Failure to Provide Accessible Call Light for Resident
Penalty
Summary
The deficiency involves the facility’s failure to ensure that a resident’s room was adequately equipped with an individual call system device, as required by facility policy. Resident C’s clinical record, reviewed on 1/23/26, showed diagnoses including anoxic brain injury, acute respiratory failure with hypoxia, hypercapnia, and anxiety. The resident’s care plan dated 1/13/26 identified a risk for falls and directed that the resident’s call light be placed within reach. During an observation on 1/28/26 at 1:26 p.m., Resident C was found resting in bed with eyes closed and without a call light in place. In the same observation, only a single call cord was present in the room, and it was positioned for the use of the resident’s roommate, leaving Resident C without access to a call system. When CNA 5 entered the room at 1:27 p.m., she confirmed that she did not see a call light for Resident C and stated there should have been a split call cord in the room.

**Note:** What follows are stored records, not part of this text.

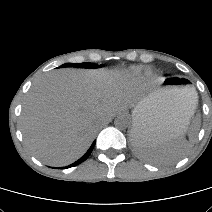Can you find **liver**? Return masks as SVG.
<instances>
[{
	"label": "liver",
	"mask_w": 212,
	"mask_h": 212,
	"mask_svg": "<svg viewBox=\"0 0 212 212\" xmlns=\"http://www.w3.org/2000/svg\"><path fill=\"white\" fill-rule=\"evenodd\" d=\"M136 84L113 70L63 69L34 82L20 128L27 149L52 166L68 165L91 145L98 125L136 103ZM182 128L186 113L176 103Z\"/></svg>",
	"instance_id": "obj_1"
}]
</instances>
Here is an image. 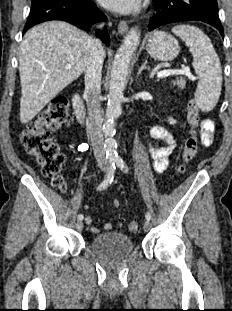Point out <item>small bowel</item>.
<instances>
[{
	"mask_svg": "<svg viewBox=\"0 0 232 311\" xmlns=\"http://www.w3.org/2000/svg\"><path fill=\"white\" fill-rule=\"evenodd\" d=\"M168 121L171 125L175 124V121L171 118ZM213 131H214V122L210 119H205L201 124V136H200L203 145L210 146L213 144L214 142ZM150 135L155 140L163 143L161 147L148 148L149 154L153 159V166L155 171L161 173L167 168L169 164V157L171 156L176 147V140L170 131L159 125H153L150 128ZM118 205L119 203L115 201L114 206L117 207ZM85 222L86 224H91L92 218L90 216H87L85 218ZM111 227H112L111 223H106L103 228L105 230H108ZM90 230L93 234H98L101 232V229L95 226H92Z\"/></svg>",
	"mask_w": 232,
	"mask_h": 311,
	"instance_id": "c3829d8e",
	"label": "small bowel"
}]
</instances>
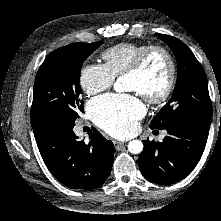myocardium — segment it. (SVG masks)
<instances>
[{
  "label": "myocardium",
  "mask_w": 221,
  "mask_h": 221,
  "mask_svg": "<svg viewBox=\"0 0 221 221\" xmlns=\"http://www.w3.org/2000/svg\"><path fill=\"white\" fill-rule=\"evenodd\" d=\"M155 53H160L165 58L168 71L164 86L160 93L153 96L141 94L142 97L150 104H160L166 101L174 89L176 81V64L172 54L168 51V49L161 45H148L139 53L134 63L124 73V76H132L141 73L151 56Z\"/></svg>",
  "instance_id": "1"
}]
</instances>
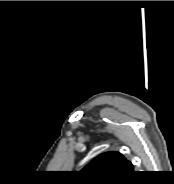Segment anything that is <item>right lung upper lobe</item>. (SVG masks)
<instances>
[{
  "label": "right lung upper lobe",
  "instance_id": "1",
  "mask_svg": "<svg viewBox=\"0 0 174 184\" xmlns=\"http://www.w3.org/2000/svg\"><path fill=\"white\" fill-rule=\"evenodd\" d=\"M82 172L102 180H117L133 172L131 162L118 152H107L93 159Z\"/></svg>",
  "mask_w": 174,
  "mask_h": 184
}]
</instances>
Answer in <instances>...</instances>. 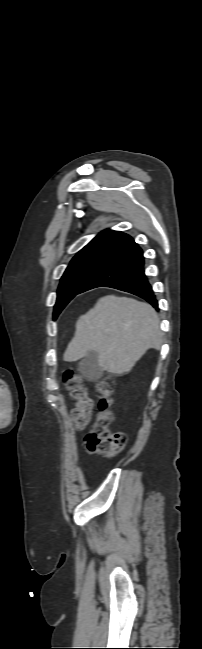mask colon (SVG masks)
<instances>
[{"label":"colon","mask_w":202,"mask_h":649,"mask_svg":"<svg viewBox=\"0 0 202 649\" xmlns=\"http://www.w3.org/2000/svg\"><path fill=\"white\" fill-rule=\"evenodd\" d=\"M64 382L75 401L71 409L72 420L75 426L82 430L90 420L93 400L88 395L83 377L77 371L67 370L64 374ZM96 388L100 395L99 413L85 437V444L89 451L111 457L120 453L127 442L124 433L110 430L113 414L109 407L114 392V380L110 376H104L98 380Z\"/></svg>","instance_id":"1"}]
</instances>
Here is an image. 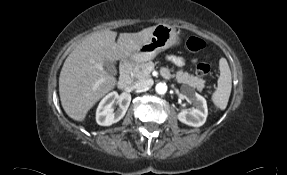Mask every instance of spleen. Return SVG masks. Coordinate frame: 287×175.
Instances as JSON below:
<instances>
[{
    "label": "spleen",
    "mask_w": 287,
    "mask_h": 175,
    "mask_svg": "<svg viewBox=\"0 0 287 175\" xmlns=\"http://www.w3.org/2000/svg\"><path fill=\"white\" fill-rule=\"evenodd\" d=\"M219 70L218 86L212 95V101L217 108L224 110L227 107L232 89L231 71L225 58L220 59Z\"/></svg>",
    "instance_id": "3e777b00"
}]
</instances>
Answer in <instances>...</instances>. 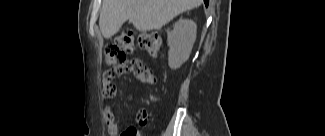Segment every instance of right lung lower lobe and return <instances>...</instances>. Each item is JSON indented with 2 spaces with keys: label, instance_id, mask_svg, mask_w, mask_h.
<instances>
[{
  "label": "right lung lower lobe",
  "instance_id": "obj_1",
  "mask_svg": "<svg viewBox=\"0 0 325 136\" xmlns=\"http://www.w3.org/2000/svg\"><path fill=\"white\" fill-rule=\"evenodd\" d=\"M204 2H205V5L208 6V2L209 1L208 0H204Z\"/></svg>",
  "mask_w": 325,
  "mask_h": 136
}]
</instances>
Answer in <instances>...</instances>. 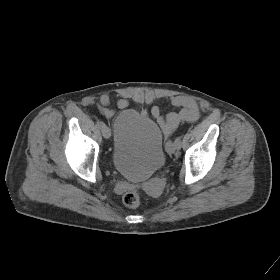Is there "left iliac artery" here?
<instances>
[{"label":"left iliac artery","instance_id":"1","mask_svg":"<svg viewBox=\"0 0 280 280\" xmlns=\"http://www.w3.org/2000/svg\"><path fill=\"white\" fill-rule=\"evenodd\" d=\"M174 143L177 145V148H179L180 145H181V139H180V137L176 138L175 141H174Z\"/></svg>","mask_w":280,"mask_h":280}]
</instances>
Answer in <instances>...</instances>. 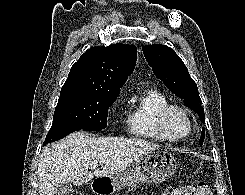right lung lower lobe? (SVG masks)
<instances>
[{
	"label": "right lung lower lobe",
	"mask_w": 245,
	"mask_h": 195,
	"mask_svg": "<svg viewBox=\"0 0 245 195\" xmlns=\"http://www.w3.org/2000/svg\"><path fill=\"white\" fill-rule=\"evenodd\" d=\"M97 130H102V129H89V130H86V131H97Z\"/></svg>",
	"instance_id": "obj_1"
}]
</instances>
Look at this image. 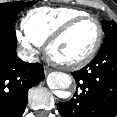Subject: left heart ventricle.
Instances as JSON below:
<instances>
[{
  "label": "left heart ventricle",
  "instance_id": "obj_1",
  "mask_svg": "<svg viewBox=\"0 0 117 117\" xmlns=\"http://www.w3.org/2000/svg\"><path fill=\"white\" fill-rule=\"evenodd\" d=\"M97 34L98 29L94 21H83L52 47L51 54L59 61L79 60L92 50Z\"/></svg>",
  "mask_w": 117,
  "mask_h": 117
}]
</instances>
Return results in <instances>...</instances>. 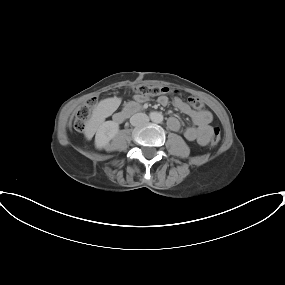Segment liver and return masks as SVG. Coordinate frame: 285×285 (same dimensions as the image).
<instances>
[{
    "label": "liver",
    "instance_id": "liver-1",
    "mask_svg": "<svg viewBox=\"0 0 285 285\" xmlns=\"http://www.w3.org/2000/svg\"><path fill=\"white\" fill-rule=\"evenodd\" d=\"M110 101L111 99H105L101 101L94 109L92 117L85 127V136L88 140H90L93 137L98 126L104 119L106 112H107L106 107Z\"/></svg>",
    "mask_w": 285,
    "mask_h": 285
}]
</instances>
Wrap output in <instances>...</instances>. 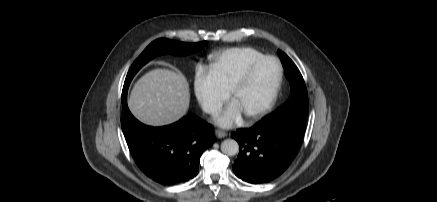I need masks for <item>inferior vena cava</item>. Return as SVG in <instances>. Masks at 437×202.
I'll return each instance as SVG.
<instances>
[{
	"mask_svg": "<svg viewBox=\"0 0 437 202\" xmlns=\"http://www.w3.org/2000/svg\"><path fill=\"white\" fill-rule=\"evenodd\" d=\"M216 110H217V108H215L214 106H208V107L205 109V111H206L207 113H214V112H216Z\"/></svg>",
	"mask_w": 437,
	"mask_h": 202,
	"instance_id": "1",
	"label": "inferior vena cava"
}]
</instances>
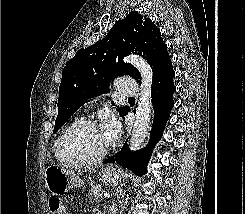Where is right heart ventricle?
<instances>
[{"mask_svg":"<svg viewBox=\"0 0 245 214\" xmlns=\"http://www.w3.org/2000/svg\"><path fill=\"white\" fill-rule=\"evenodd\" d=\"M77 121H79V119L77 117L71 119L63 128L62 130L59 132V134L57 135L56 139L54 140V143H53V152L55 154V157L56 159L64 164V165H71L72 163H70L69 161L65 160L61 154H60V151H59V143H60V140L63 136V134L67 131V129L69 127H71L74 123H76Z\"/></svg>","mask_w":245,"mask_h":214,"instance_id":"1","label":"right heart ventricle"}]
</instances>
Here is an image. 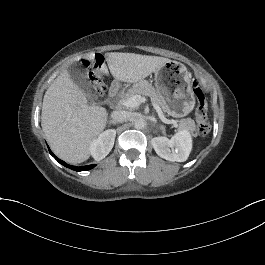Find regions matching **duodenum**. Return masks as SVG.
Here are the masks:
<instances>
[{"label": "duodenum", "instance_id": "duodenum-1", "mask_svg": "<svg viewBox=\"0 0 265 265\" xmlns=\"http://www.w3.org/2000/svg\"><path fill=\"white\" fill-rule=\"evenodd\" d=\"M118 89H119V84L114 83L110 88V96H115L118 92Z\"/></svg>", "mask_w": 265, "mask_h": 265}]
</instances>
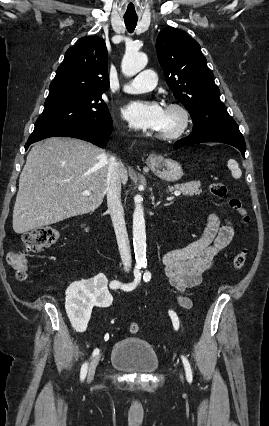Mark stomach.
<instances>
[{"instance_id":"0dacf381","label":"stomach","mask_w":269,"mask_h":426,"mask_svg":"<svg viewBox=\"0 0 269 426\" xmlns=\"http://www.w3.org/2000/svg\"><path fill=\"white\" fill-rule=\"evenodd\" d=\"M151 170L165 181H177L183 176L181 165L170 158H161L149 164Z\"/></svg>"}]
</instances>
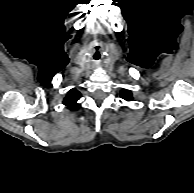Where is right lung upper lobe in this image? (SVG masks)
Segmentation results:
<instances>
[{
	"instance_id": "right-lung-upper-lobe-1",
	"label": "right lung upper lobe",
	"mask_w": 194,
	"mask_h": 193,
	"mask_svg": "<svg viewBox=\"0 0 194 193\" xmlns=\"http://www.w3.org/2000/svg\"><path fill=\"white\" fill-rule=\"evenodd\" d=\"M81 97V94L76 89H71L67 96L64 98V105H66L70 110H75L78 107L77 100Z\"/></svg>"
}]
</instances>
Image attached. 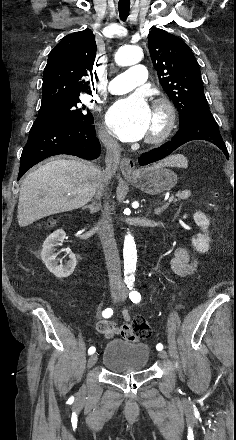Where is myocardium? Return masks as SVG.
<instances>
[{
	"mask_svg": "<svg viewBox=\"0 0 236 440\" xmlns=\"http://www.w3.org/2000/svg\"><path fill=\"white\" fill-rule=\"evenodd\" d=\"M153 113L158 117L157 127L148 133L146 141L150 144L161 143L173 132L176 124V110L167 98H157L153 102Z\"/></svg>",
	"mask_w": 236,
	"mask_h": 440,
	"instance_id": "myocardium-1",
	"label": "myocardium"
}]
</instances>
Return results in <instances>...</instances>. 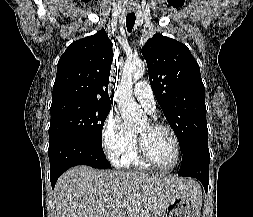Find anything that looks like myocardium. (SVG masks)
<instances>
[{
  "instance_id": "myocardium-1",
  "label": "myocardium",
  "mask_w": 253,
  "mask_h": 217,
  "mask_svg": "<svg viewBox=\"0 0 253 217\" xmlns=\"http://www.w3.org/2000/svg\"><path fill=\"white\" fill-rule=\"evenodd\" d=\"M149 124L152 128L164 129L169 132V134L172 137V140L174 142V147H175L174 160H173V163L168 167H160L157 164H155L145 149V144L142 137L136 134V148H137L139 158L145 165H147L149 168H152L155 171L162 172V173L171 172L177 167L180 160L181 148H180L179 138L176 132L174 131V129L169 124H166L163 122H149Z\"/></svg>"
}]
</instances>
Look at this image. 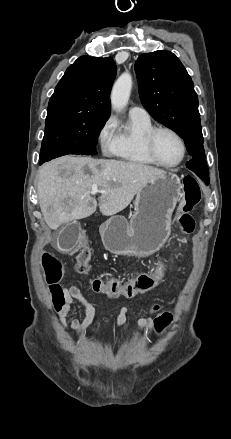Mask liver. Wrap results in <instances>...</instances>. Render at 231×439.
Returning a JSON list of instances; mask_svg holds the SVG:
<instances>
[{
    "instance_id": "liver-1",
    "label": "liver",
    "mask_w": 231,
    "mask_h": 439,
    "mask_svg": "<svg viewBox=\"0 0 231 439\" xmlns=\"http://www.w3.org/2000/svg\"><path fill=\"white\" fill-rule=\"evenodd\" d=\"M163 173L140 163L63 156L39 168L37 194L41 212L52 230L89 217L97 207L91 196V187L96 184L108 192L100 195V212L111 216L124 210L142 187Z\"/></svg>"
}]
</instances>
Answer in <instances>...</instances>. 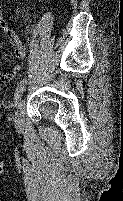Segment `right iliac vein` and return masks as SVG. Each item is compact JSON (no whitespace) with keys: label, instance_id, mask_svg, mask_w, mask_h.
I'll use <instances>...</instances> for the list:
<instances>
[{"label":"right iliac vein","instance_id":"right-iliac-vein-1","mask_svg":"<svg viewBox=\"0 0 123 201\" xmlns=\"http://www.w3.org/2000/svg\"><path fill=\"white\" fill-rule=\"evenodd\" d=\"M24 99L22 98L18 103L17 110L15 112L14 122L17 128H21L23 125V117H24Z\"/></svg>","mask_w":123,"mask_h":201}]
</instances>
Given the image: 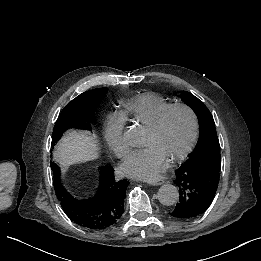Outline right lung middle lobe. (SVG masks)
I'll list each match as a JSON object with an SVG mask.
<instances>
[{"label": "right lung middle lobe", "instance_id": "1", "mask_svg": "<svg viewBox=\"0 0 261 261\" xmlns=\"http://www.w3.org/2000/svg\"><path fill=\"white\" fill-rule=\"evenodd\" d=\"M107 89L98 88L84 92L69 102L61 111L53 130L52 146L61 138L69 128L91 129L90 118L93 116L97 105L102 101ZM54 175H59L60 169L51 162Z\"/></svg>", "mask_w": 261, "mask_h": 261}]
</instances>
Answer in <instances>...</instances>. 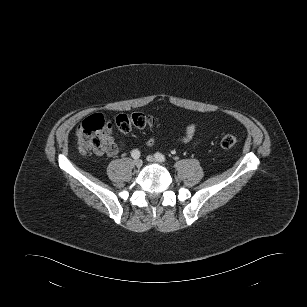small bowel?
<instances>
[{"label":"small bowel","instance_id":"obj_1","mask_svg":"<svg viewBox=\"0 0 307 307\" xmlns=\"http://www.w3.org/2000/svg\"><path fill=\"white\" fill-rule=\"evenodd\" d=\"M196 129H197V125L196 124H194V123L189 124L186 127V129H185L184 135L180 137V141L183 142V143H191V142H193ZM107 136L110 139V141L108 142L107 150L105 152L107 154H109V155H114V154H116L119 151L120 147H119L118 144H116L112 140V138L110 136V130H108ZM153 143H154V139L150 138L148 140V144L152 145ZM101 153H103V152H101Z\"/></svg>","mask_w":307,"mask_h":307}]
</instances>
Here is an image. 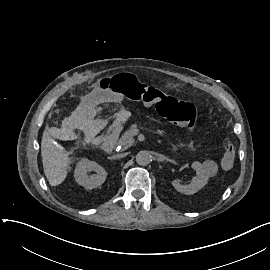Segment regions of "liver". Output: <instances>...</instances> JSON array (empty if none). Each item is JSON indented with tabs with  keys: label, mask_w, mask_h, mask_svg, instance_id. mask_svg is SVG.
Listing matches in <instances>:
<instances>
[{
	"label": "liver",
	"mask_w": 270,
	"mask_h": 270,
	"mask_svg": "<svg viewBox=\"0 0 270 270\" xmlns=\"http://www.w3.org/2000/svg\"><path fill=\"white\" fill-rule=\"evenodd\" d=\"M70 151L62 145L55 144L48 130H44L41 142V158L45 176L53 187L62 184L68 176L67 168L75 161L70 158Z\"/></svg>",
	"instance_id": "obj_1"
}]
</instances>
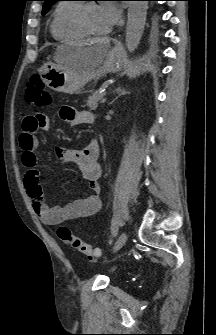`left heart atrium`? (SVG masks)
<instances>
[{
  "label": "left heart atrium",
  "mask_w": 216,
  "mask_h": 335,
  "mask_svg": "<svg viewBox=\"0 0 216 335\" xmlns=\"http://www.w3.org/2000/svg\"><path fill=\"white\" fill-rule=\"evenodd\" d=\"M99 8L107 31L111 30L120 22L121 10L117 4L106 1L102 3Z\"/></svg>",
  "instance_id": "left-heart-atrium-1"
}]
</instances>
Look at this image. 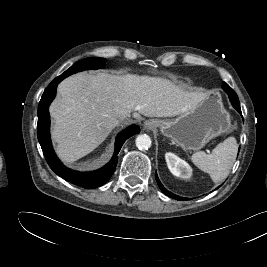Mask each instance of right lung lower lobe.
Here are the masks:
<instances>
[{"instance_id":"1","label":"right lung lower lobe","mask_w":267,"mask_h":267,"mask_svg":"<svg viewBox=\"0 0 267 267\" xmlns=\"http://www.w3.org/2000/svg\"><path fill=\"white\" fill-rule=\"evenodd\" d=\"M63 80L61 77L55 78L45 89L38 106V140L43 154L50 168L61 178L75 185L92 189L105 184L116 169L119 153L123 143L129 137L140 132L137 125H132L121 132L115 142V152L110 162L99 170L91 172H79L65 167L57 158L50 141L49 127L50 116L49 105L54 99L58 83Z\"/></svg>"}]
</instances>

At 1:29 p.m., an LPN stated that all residents should have a call light within reach. The Regional Nurse Consultant later provided the facility’s undated “Call Lights” policy, which states that the facility will have a system in place to allow staff to respond promptly to residents’ calls for assistance and that a functioning call light must always be available and accessible to the resident in their room. This deficiency was cited under 3.1-19(u) and related to intakes 2712868, 2713745, and 2718083.